Le président a tenu à «insister sur deux sujets stratégiques importants, la communauté internationale et la diplomatie économique». Il recommande aux diplomates de «traduire d'une manière effective l'importance accordée à la communauté nationale à l'étranger, non seulement pour répondre à ses besoins mais pour la faire participer dans le renforcement de nos relations avec les pays hôtes (...)». Il a décidé à ce que les ambassades mettent au service des ressortissants algériens à l'étranger «un numéro vert et un cabinet d'avocats pour les aider à régler leurs problèmes, on fera face à tous ceux qui veulent leur nuire». Il veut en outre qu'il soit procédé au rapatriement des dépouilles des ressortissants qui décèdent à l'étranger «le plus tôt possible, les papiers au niveau des ambassades et consulats viendront après».

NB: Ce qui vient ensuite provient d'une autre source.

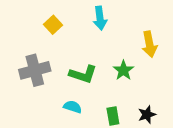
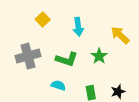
cyan arrow: (100, 18) -> (78, 27), moved
yellow arrow: (149, 44) -> (120, 35), turned 144

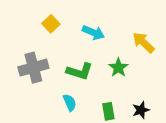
cyan arrow: (78, 27) -> (93, 33), turned -60
cyan semicircle: (58, 85) -> (70, 103), turned 48

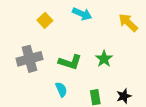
cyan arrow: (93, 33) -> (82, 14), moved
yellow arrow: (143, 43) -> (128, 23), moved

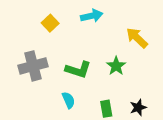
cyan arrow: (82, 14) -> (92, 16), turned -36
yellow arrow: (128, 23) -> (137, 38), moved

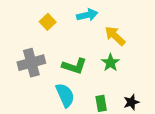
yellow arrow: (137, 38) -> (115, 36), moved
cyan semicircle: (68, 100) -> (65, 95), size x1.5

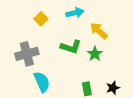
green L-shape: (74, 66) -> (71, 47), moved
cyan semicircle: (65, 95) -> (42, 82), moved

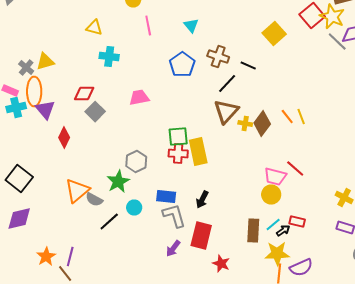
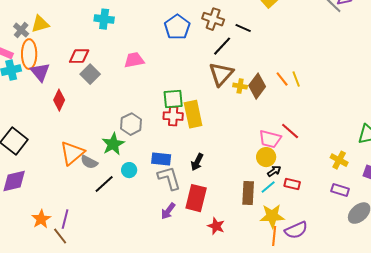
black arrow: (283, 230) -> (274, 171), moved

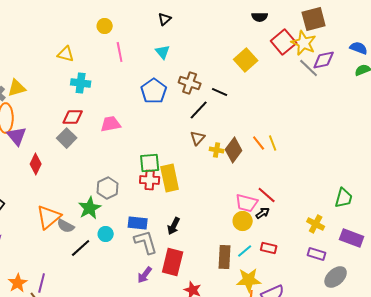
red diamond: (79, 56) -> (73, 117), moved
brown triangle: (221, 74) -> (198, 138), size x0.6
black arrow: (274, 171) -> (263, 213), moved

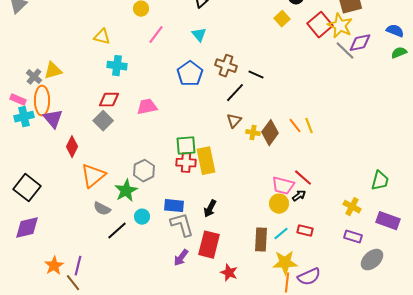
pink line: (120, 52) -> (156, 35), turned 48
yellow square: (246, 60) -> (282, 19), moved, size x0.7
orange triangle: (49, 217) -> (93, 176), moved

La diplomatie économique pour lui c'est «de positionner les sociétés algériennes auprès de celles étrangères et sur les marchés internationaux, l'essentiel est que nos produits nationaux peuvent être exportés». Il exhorte les diplomates à «prendre attache pour cela auprès du 1er ministre et aussi avec les entreprises algériennes elles-mêmes».

Tebboune estime qu'ils doivent «défendre l'intérêt suprême de la Nation, sa réputation, la dignité de ses ressortissants(...) sur la base des principes d'autodétermination des peuples, la non-ingérence dans les affaires internes des Etats, le règlement pacifique des conflits, l'indépendance des Etats et des peuples».

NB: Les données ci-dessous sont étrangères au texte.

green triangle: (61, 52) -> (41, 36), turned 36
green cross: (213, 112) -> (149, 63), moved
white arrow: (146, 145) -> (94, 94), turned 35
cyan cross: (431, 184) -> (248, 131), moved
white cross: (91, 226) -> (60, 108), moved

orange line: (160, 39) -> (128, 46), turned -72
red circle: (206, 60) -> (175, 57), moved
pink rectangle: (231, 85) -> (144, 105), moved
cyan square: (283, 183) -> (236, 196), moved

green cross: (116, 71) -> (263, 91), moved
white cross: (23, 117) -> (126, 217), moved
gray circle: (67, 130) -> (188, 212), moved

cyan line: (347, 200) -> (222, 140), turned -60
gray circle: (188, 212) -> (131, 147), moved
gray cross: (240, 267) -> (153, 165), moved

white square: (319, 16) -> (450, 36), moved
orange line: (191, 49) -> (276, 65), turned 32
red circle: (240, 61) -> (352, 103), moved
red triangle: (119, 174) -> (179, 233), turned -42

«Je préfère pécher par excès de vigilance que par manque de vigilance»

Le président a proposé d'ailleurs aux diplomates de tenir leur conférence «une ou deux fois par an pour qu'on évalue ensemble la place et l'image de l'Algérie dans les pays où vous êtes accrédités». L'on note qu'en plus des diplomates, la réunion de Lamamra s'est tenue en présence du chef d'état-major, le général de corps d'armée Saïd Chengriha, le général Medjahed, les représentants des services de la sécurité intérieure et extérieure, du directeur général de l'Agence nationale de coopération, Boudjemaa Delmi, l'ex-envoyé spécial pour le Sahel et l'Afrique, qui a remplacé Chafik Mesbah, et de spécialistes des questions sécuritaires.

Avant le discours du président de la République, le ministre des Affaires étrangères et de la Communauté nationale à l'étranger avait rappelé «le dernier mouvement diplomatique où il y a eu la nomination de près de 80 chefs de missions, on a aussi 7 envoyés spéciaux chargés de dossiers précis pour défendre les intérêts et les priorités de l'Algérie». Ramtane Lamamra prévoit d'autres nouvelles nominations et annonce en même temps l'ouverture prochaine du concours des affaires étrangères pour le recrutement d'attachés et de secrétaires d'ambassades. Le ministre a appelé à «réactiver la diplomatie en coordination avec les institutions de l'Etat et aussi les opérateurs économiques publics et privés».

Dans l'après-midi, des responsables de la sécurité intérieure et extérieure ont mis en avant la détérioration de la sécurité au plan régional et international, particulièrement dans le Maghreb et la région du Sahel. Tous s'accordent à dire que «l'Algérie se situe dans un espace géostratégique perturbé et instable(...), certaines forces étrangères manœuvrent contre les peuples de la région, la recrudescence du terrorisme, le marécage libyen, la situation préoccupante au Mali, la situation inquiétante en Tunisie, la Mauritanie qui risque de devenir une zone de repli pour les groupes terroristes, les dangereuses actions d'hostilité du Maroc contre l'Algérie (cybercriminalité, conflit armé avec le Sahara Occidental...), et ses accords avec Israël, un facteur aggravant et dangereux(...)». Pour ces spécialistes des questions sécuritaires, «les facteurs de riposte contre le Maroc doivent être bien pensés et efficaces».

Au cours du débat, Lamamra interroge «est-ce que l'Algérie est ciblée ? Est-ce de l'alarmisme ?» Pour répondre tout de suite, «pourquoi l'Algérie serait-elle immunisée alors qu'un grand nombre de pays arabes a été ciblé, ceux du front du refus, ce n'est pas de l'imaginaire(...)». Ce qui le laisse affirmer «je préfère qu'on pèche par excès de vigilance que par manque de vigilance».